[Material provided Boundary: Start]

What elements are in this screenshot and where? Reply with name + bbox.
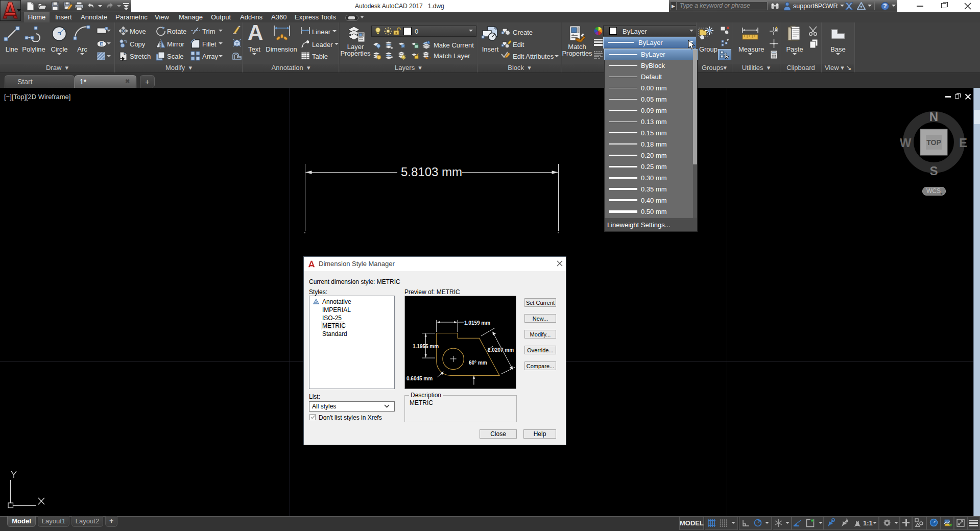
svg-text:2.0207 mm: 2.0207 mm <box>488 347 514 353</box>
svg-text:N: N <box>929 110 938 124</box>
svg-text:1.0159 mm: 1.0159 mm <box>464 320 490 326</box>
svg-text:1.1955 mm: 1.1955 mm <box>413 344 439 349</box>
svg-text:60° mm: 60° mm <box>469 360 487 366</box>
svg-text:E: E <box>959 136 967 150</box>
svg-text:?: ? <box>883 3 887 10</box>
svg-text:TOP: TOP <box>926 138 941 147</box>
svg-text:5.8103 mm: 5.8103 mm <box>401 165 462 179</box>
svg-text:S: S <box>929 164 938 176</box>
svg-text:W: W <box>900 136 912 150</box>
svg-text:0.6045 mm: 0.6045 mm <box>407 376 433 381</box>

[Material provided Boundary: End]
[Material provided Boundary: Start]

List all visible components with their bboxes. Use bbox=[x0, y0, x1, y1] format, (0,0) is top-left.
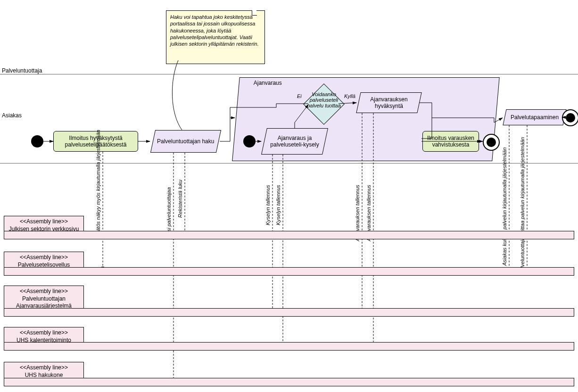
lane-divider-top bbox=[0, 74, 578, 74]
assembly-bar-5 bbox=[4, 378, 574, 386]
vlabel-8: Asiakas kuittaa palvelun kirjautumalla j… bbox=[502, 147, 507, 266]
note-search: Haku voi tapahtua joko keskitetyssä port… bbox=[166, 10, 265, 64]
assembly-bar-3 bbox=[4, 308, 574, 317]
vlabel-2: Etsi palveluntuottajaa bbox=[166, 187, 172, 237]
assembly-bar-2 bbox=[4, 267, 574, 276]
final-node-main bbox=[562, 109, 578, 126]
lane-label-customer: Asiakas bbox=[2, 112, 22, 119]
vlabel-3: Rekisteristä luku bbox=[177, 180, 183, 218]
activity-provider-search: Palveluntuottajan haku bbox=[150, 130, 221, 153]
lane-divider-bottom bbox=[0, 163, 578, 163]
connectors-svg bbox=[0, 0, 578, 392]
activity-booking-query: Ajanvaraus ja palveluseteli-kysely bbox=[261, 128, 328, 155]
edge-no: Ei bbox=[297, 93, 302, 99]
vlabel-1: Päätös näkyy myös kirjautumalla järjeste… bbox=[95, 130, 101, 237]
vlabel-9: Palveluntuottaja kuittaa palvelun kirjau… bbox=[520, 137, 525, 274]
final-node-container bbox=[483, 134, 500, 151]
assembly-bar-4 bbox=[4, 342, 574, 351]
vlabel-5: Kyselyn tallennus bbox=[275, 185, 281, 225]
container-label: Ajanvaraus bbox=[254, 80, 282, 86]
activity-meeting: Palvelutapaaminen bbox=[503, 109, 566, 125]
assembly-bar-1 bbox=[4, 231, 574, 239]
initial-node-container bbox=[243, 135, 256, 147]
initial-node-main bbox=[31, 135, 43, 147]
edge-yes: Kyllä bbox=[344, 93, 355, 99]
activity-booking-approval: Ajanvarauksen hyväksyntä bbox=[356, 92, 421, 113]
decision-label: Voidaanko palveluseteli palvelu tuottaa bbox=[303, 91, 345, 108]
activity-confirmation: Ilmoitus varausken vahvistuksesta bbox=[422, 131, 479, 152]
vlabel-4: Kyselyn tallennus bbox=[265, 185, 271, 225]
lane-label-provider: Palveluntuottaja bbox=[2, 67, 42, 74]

[Material provided Boundary: End]
[Material provided Boundary: Start]

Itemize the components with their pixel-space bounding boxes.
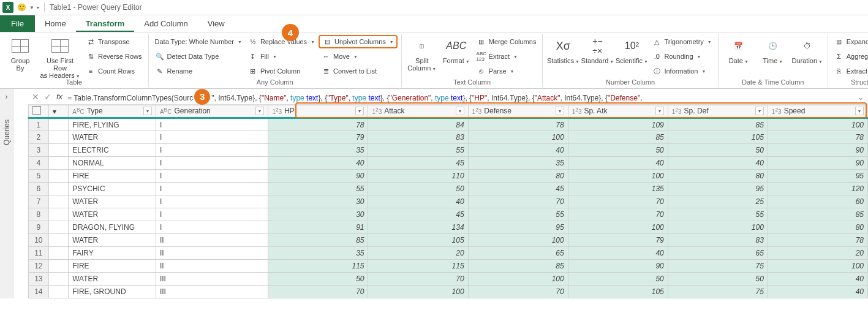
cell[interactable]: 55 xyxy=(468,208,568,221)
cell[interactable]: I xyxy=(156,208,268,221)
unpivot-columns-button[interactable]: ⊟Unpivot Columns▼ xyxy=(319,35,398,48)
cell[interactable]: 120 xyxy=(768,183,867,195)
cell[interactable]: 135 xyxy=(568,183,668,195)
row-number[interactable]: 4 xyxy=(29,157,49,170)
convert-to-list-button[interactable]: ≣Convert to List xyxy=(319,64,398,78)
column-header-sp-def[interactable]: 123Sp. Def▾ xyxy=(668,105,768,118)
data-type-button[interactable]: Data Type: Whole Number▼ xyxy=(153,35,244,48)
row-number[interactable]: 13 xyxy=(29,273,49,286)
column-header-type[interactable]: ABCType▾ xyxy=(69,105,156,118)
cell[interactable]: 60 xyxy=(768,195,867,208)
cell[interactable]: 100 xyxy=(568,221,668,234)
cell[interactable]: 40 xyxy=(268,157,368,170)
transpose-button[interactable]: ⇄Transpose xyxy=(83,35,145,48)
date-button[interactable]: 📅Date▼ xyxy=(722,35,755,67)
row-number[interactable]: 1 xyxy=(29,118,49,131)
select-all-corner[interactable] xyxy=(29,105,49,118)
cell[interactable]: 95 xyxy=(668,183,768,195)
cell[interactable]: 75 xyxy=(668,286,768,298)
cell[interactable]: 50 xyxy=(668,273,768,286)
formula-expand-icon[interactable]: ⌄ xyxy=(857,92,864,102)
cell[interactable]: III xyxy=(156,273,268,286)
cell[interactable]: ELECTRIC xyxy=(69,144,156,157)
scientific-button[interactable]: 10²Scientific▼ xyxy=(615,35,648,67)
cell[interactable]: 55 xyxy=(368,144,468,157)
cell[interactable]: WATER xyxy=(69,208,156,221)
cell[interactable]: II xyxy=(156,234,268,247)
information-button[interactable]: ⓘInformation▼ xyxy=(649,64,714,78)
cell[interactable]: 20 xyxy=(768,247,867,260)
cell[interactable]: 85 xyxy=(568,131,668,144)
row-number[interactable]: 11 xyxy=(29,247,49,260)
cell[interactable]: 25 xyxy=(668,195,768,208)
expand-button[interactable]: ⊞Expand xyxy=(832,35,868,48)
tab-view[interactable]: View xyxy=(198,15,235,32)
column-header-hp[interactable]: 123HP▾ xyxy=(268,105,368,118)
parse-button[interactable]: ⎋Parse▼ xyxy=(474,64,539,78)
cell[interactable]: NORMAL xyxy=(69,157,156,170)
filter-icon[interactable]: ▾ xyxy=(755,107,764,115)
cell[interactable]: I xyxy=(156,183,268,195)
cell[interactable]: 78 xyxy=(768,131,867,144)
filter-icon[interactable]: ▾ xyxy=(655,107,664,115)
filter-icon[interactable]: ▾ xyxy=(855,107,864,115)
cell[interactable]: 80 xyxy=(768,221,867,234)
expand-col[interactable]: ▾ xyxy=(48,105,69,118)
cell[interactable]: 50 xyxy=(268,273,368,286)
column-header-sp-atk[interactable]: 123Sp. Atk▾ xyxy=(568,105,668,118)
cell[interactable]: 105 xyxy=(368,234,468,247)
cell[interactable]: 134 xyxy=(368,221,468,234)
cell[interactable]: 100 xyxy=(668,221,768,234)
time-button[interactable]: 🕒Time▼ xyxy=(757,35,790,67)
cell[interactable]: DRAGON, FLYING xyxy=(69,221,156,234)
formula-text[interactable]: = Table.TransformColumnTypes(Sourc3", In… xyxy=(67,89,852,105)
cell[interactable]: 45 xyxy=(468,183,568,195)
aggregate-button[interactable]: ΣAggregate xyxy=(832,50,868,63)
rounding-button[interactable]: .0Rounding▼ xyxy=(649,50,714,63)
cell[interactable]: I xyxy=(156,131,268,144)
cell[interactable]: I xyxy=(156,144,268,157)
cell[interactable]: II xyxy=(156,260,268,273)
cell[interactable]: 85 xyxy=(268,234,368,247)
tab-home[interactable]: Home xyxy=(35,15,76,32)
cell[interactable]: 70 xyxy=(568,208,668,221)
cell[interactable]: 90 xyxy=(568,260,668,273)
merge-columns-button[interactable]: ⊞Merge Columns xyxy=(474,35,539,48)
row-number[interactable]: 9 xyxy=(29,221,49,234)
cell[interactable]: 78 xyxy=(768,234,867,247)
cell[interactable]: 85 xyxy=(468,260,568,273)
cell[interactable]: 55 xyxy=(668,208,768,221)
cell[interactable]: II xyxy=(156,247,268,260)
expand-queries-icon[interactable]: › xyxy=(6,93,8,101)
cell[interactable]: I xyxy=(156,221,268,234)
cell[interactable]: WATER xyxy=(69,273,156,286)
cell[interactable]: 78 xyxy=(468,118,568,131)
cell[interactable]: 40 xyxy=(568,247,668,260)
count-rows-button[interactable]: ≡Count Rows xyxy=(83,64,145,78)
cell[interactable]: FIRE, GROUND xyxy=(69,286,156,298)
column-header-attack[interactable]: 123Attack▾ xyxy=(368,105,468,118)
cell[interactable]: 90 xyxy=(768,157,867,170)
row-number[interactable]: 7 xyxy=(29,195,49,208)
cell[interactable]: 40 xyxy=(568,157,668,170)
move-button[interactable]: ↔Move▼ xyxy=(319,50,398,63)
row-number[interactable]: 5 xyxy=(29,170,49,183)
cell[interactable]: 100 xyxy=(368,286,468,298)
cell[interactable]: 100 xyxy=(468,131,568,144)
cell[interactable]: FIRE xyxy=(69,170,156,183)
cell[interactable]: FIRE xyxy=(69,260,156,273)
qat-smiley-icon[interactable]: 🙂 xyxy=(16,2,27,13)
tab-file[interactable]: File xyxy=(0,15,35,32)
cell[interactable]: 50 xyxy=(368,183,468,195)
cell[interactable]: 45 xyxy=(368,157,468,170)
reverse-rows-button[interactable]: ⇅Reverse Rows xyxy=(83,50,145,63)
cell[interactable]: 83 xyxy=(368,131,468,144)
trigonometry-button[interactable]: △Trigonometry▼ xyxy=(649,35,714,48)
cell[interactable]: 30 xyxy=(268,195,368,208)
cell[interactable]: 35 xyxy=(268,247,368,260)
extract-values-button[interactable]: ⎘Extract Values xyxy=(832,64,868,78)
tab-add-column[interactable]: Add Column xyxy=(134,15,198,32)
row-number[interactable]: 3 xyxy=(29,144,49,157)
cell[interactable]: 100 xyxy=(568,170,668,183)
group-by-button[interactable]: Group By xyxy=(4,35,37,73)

[Material provided Boundary: End]

- **Exercise directions**: Copy every line above that includes the string "header".

- **Response area**:
column-header-sp-def[interactable]: 123Sp. Def▾ xyxy=(668,105,768,118)
column-header-type[interactable]: ABCType▾ xyxy=(69,105,156,118)
column-header-hp[interactable]: 123HP▾ xyxy=(268,105,368,118)
column-header-sp-atk[interactable]: 123Sp. Atk▾ xyxy=(568,105,668,118)
column-header-attack[interactable]: 123Attack▾ xyxy=(368,105,468,118)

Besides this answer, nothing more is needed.